Fri Jan 27, 2006 4:24 pm
Court rules against song-swappers
The BPI says CD sales fall because of illegal downloads
The UK music industry has won a landmark court case in its fight against illegal online music sharing.
High Court judges ordered two men to pay the British Phonographic Industry between £1,500 and £5,000 for making thousands of songs available online.
One of the men said he did not know he was acting illegally, the other said there was no evidence against him.
The BPI has launched 139 similar cases since October 2004, most being settled out of court for up to £6,500.
The two men, who have not been named, were accused along with three others of using peer-to-peer software to share 8,906 songs over the internet.
The cases, in which both men were ordered to stop sharing files illegally, were the first of their kind to be heard in the British courts.

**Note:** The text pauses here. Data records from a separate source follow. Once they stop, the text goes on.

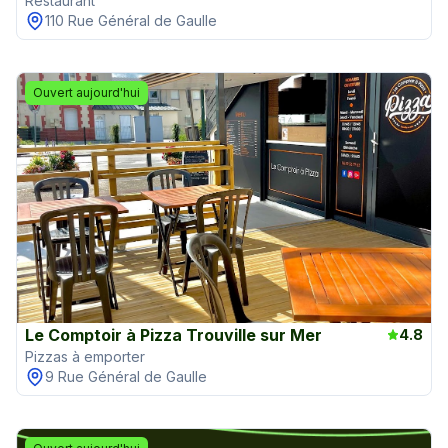
Restaurant
110 Rue Général de Gaulle
Ouvert aujourd'hui
Le Comptoir à Pizza Trouville sur Mer
4.8
Pizzas à emporter
9 Rue Général de Gaulle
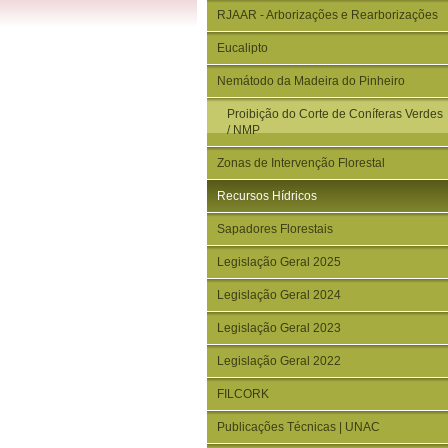
RJAAR - Arborizações e Rearborizações
Eucalipto
Nemátodo da Madeira do Pinheiro
Proibição do Corte de Coníferas Verdes
/ NMP
Zonas de Intervenção Florestal
Recursos Hídricos
Sapadores Florestais
Legislação Geral 2025
Legislação Geral 2024
Legislação Geral 2023
Legislação Geral 2022
FILCORK
Publicações Técnicas | UNAC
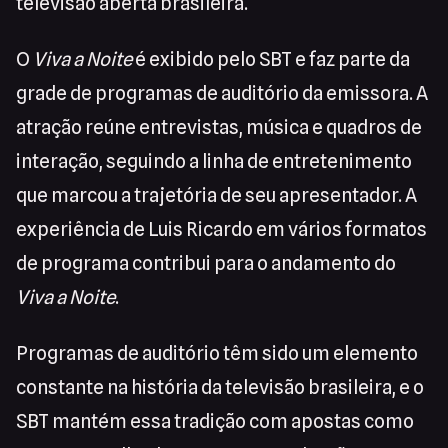
televisão aberta brasileira.
O
Viva a Noite
é exibido pelo SBT e faz parte da
grade de programas de auditório da emissora. A
atração reúne entrevistas, música e quadros de
interação, seguindo a linha de entretenimento
que marcou a trajetória de seu apresentador. A
experiência de Luis Ricardo em vários formatos
de programa contribui para o andamento do
Viva a Noite
.
Programas de auditório têm sido um elemento
constante na história da televisão brasileira, e o
SBT mantém essa tradição com apostas como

Cases are pending against the other three people, who also refused to settle with the BPI.
No financial gain
The first defendant, from King's Lynn, said the BPI had no direct evidence of infringement, but the judges dismissed this and ordered him to make an immediate payment of £5,000.
His total costs are estimated at £13,500 and damages are expected to take the bill even higher.
The other man, a postman from Brighton, said he was unaware that what he was doing was illegal and did not seek to gain financially.
His case was also thrown out, with Judge Justice Lawrence Collins declaring: "Ignorance is not a defence".
The postman, who is a father of two, was ordered to make an immediate payment of £1,500, pending final determination of costs and damages.
A further 51 illegal file-sharers have been given a deadline of 31 January to settle cases and avoid court action.
The BPI says it believes internet music-swapping has led to a decline in sales of singles since 1999.
The organisation's lawyers called the decision a "massive step forward" for the industry's fight against illegal file-sharing.
BPI chairman Peter Jamieson said illegal music-swappers were "stealing the future of artists and the people who invest in them".